7. Offers new services to meet the long-term NHS plan commitments. The scale of investment in basic health care under this agreement has been guaranteed for the gradual and full implementation of all relevant commitments in the NHS long-term plan. The annual increase in funding for the supplementary role reimbursement program depends on the agreement on seven national network service specifications and their subsequent availability. Each will include standard processes, metrics and expected quantified benefits for patients. The specifications are developed with GPC England as part of the annual contract negotiation and are agreed as part of the confirmation of annual funding. Five of the seven will begin in April 2020: structured drug evaluations, improved health in nursing homes, forecasting supplies (municipal services), personalized care and 6 support cancer screening. The other two will begin in 2021: the search for cases of cardiovascular disease and measures to combat locally agreed inequalities. A review of vaccination and vaccination rules and results under the family doctor contract will take place in 2019 and will also cover screening. A new network dashboard, available until 2020, will showcase progress in network metrics covering population health, urgent and proactive care, hospital prescribing and use. Metrics for the seven new services will be included. A national fund for network investment and impact will come into force in 2020 and is expected to reach $300 million in 2023/24. The goal is to help networks make faster progress towards the goals of the NHS scoreboard and long-term plan.

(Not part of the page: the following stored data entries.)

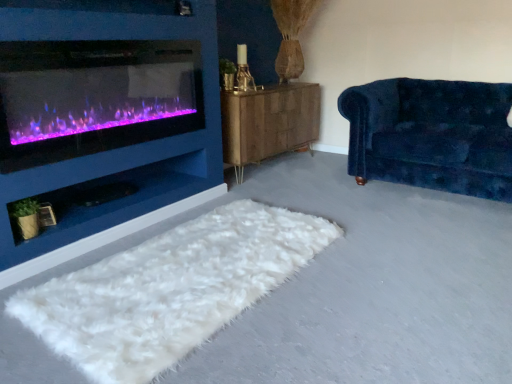 Question: Can you confirm if velvet blue couch at right is bigger than white fluffy rug at lower center?

Choices:
 (A) no
 (B) yes

Answer: (B)

Question: Is velvet blue couch at right to the left of white fluffy rug at lower center from the viewer's perspective?

Choices:
 (A) no
 (B) yes

Answer: (A)

Question: Does velvet blue couch at right appear on the right side of white fluffy rug at lower center?

Choices:
 (A) yes
 (B) no

Answer: (A)

Question: Can you confirm if velvet blue couch at right is smaller than white fluffy rug at lower center?

Choices:
 (A) no
 (B) yes

Answer: (A)

Question: Is velvet blue couch at right not within white fluffy rug at lower center?

Choices:
 (A) no
 (B) yes

Answer: (B)

Question: Based on their sizes in the image, would you say velvet blue couch at right is bigger or smaller than purple glass wood burning stove at left?

Choices:
 (A) small
 (B) big

Answer: (B)

Question: Considering the positions of point (463, 170) and point (44, 102), is point (463, 170) closer or farther from the camera than point (44, 102)?

Choices:
 (A) closer
 (B) farther

Answer: (B)

Question: Relative to purple glass wood burning stove at left, is velvet blue couch at right in front or behind?

Choices:
 (A) front
 (B) behind

Answer: (B)

Question: From a real-world perspective, is velvet blue couch at right physically located above or below purple glass wood burning stove at left?

Choices:
 (A) below
 (B) above

Answer: (A)

Question: Is white fluffy rug at lower center taller or shorter than velvet blue couch at right?

Choices:
 (A) tall
 (B) short

Answer: (B)

Question: From a real-world perspective, is white fluffy rug at lower center above or below velvet blue couch at right?

Choices:
 (A) above
 (B) below

Answer: (B)

Question: Based on their positions, is white fluffy rug at lower center located to the left or right of velvet blue couch at right?

Choices:
 (A) right
 (B) left

Answer: (B)

Question: Is white fluffy rug at lower center wider or thinner than velvet blue couch at right?

Choices:
 (A) thin
 (B) wide

Answer: (A)

Question: From a real-world perspective, is purple glass wood burning stove at left above or below woodenmaterial/texturedresser at center?

Choices:
 (A) above
 (B) below

Answer: (A)

Question: Looking at their shapes, would you say purple glass wood burning stove at left is wider or thinner than woodenmaterial/texturedresser at center?

Choices:
 (A) thin
 (B) wide

Answer: (A) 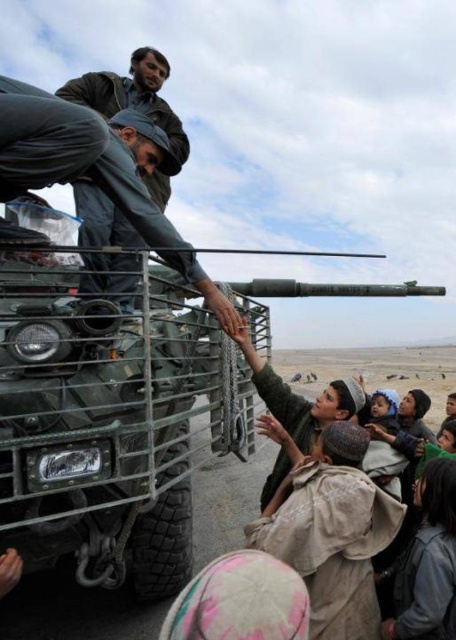 Question: Which point is closer to the camera taking this photo?

Choices:
 (A) (25, 307)
 (B) (0, 166)
 (C) (118, 104)

Answer: (B)

Question: In this image, where is green matte tank at lower left located relative to dark green uniform at upper left?

Choices:
 (A) below
 (B) above

Answer: (A)

Question: Does green matte tank at lower left appear on the left side of dark green uniform at upper left?

Choices:
 (A) no
 (B) yes

Answer: (A)

Question: From the image, what is the correct spatial relationship of green matte tank at lower left in relation to dark green uniform at upper left?

Choices:
 (A) right
 (B) left

Answer: (A)

Question: Which object is the closest to the matte green uniform at left?

Choices:
 (A) green matte tank at lower left
 (B) dark green uniform at upper left

Answer: (A)

Question: Estimate the real-world distances between objects in this image. Which object is closer to the dark green uniform at upper left?

Choices:
 (A) matte green uniform at left
 (B) green matte tank at lower left

Answer: (A) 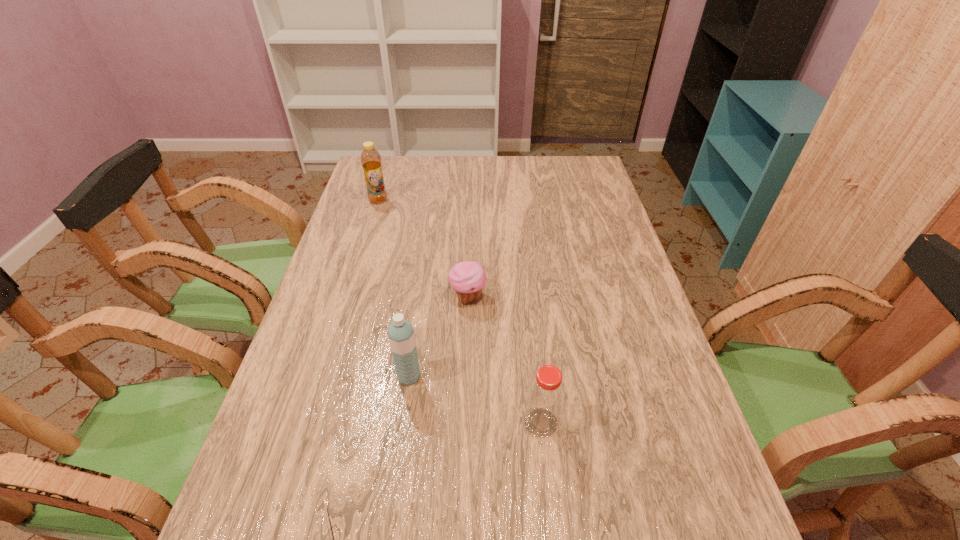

A portion of the Investment and Impact Fund will be devoted to the use of the NHS, which could cover the following topics: (i) visits to the emergency services; (iii) discharge from a hospital; (iv) outpatient; and (v) prescription. The fund will be performance-related and its project will be agreed with GPC England and the government. We assume that access to the Fund will become a national network right with national rules and locally agreed elements. Networks, with their integrated system of care, will approve how they spend the Fund`s funds. CcGs are expected to report annually to CMLs so they can monitor local investments in general practice. The important role of LDCs in the treaty document as a whole is also highlighted. NHS England and Improvement has published an agreement on the exchange of submission data and an agreement on the processing of Model 8 data. Gives five years of clarity and security for practice. Funding for primary and medical services will increase by more than $4.5 billion by 2023/24 and increase as a percentage of the overall NHS budget.
This agreement now confirms the share of national legal rights envisaged for general practice in the context of network practice and contracts. GPC England and NHS England have agreed that we will not expect additional national funding for applications for practical or network contracts by 2024/25. Funding for the practice contract has now been agreed for each of the next five years and will increase by $978 million in 2023/24. Therefore, the DDRB will not make any recommendations on the net income of GP partners.